Problem details: Each line of the data below goes into the copy exactly; pictures do not.

Excerpted data Start Marker

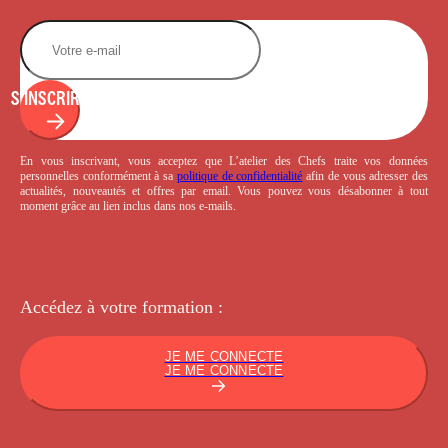
S'INSCRIRE
En vous inscrivant, vous acceptez que L’atelier des Chefs traite vos données
personnelles conformément à sa
politique de confidentialité
afin de vous adresser des
actualités, nouveautés et offres par email. Vous pouvez vous désabonner à tout
moment grâce au lien inclus dans nos e-mails.
Accédez à votre
formation :
JE ME CONNECTE
JE ME CONNECTE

Excerpted data End Marker

Solution below:
S'INSCRIRE
En vous inscrivant, vous acceptez que L’atelier des Chefs traite vos données
personnelles conformément à sa
politique de confidentialité
afin de vous adresser des
actualités, nouveautés et offres par email. Vous pouvez vous désabonner à tout
moment grâce au lien inclus dans nos e-mails.
Accédez à votre
formation :
JE ME CONNECTE
JE ME CONNECTE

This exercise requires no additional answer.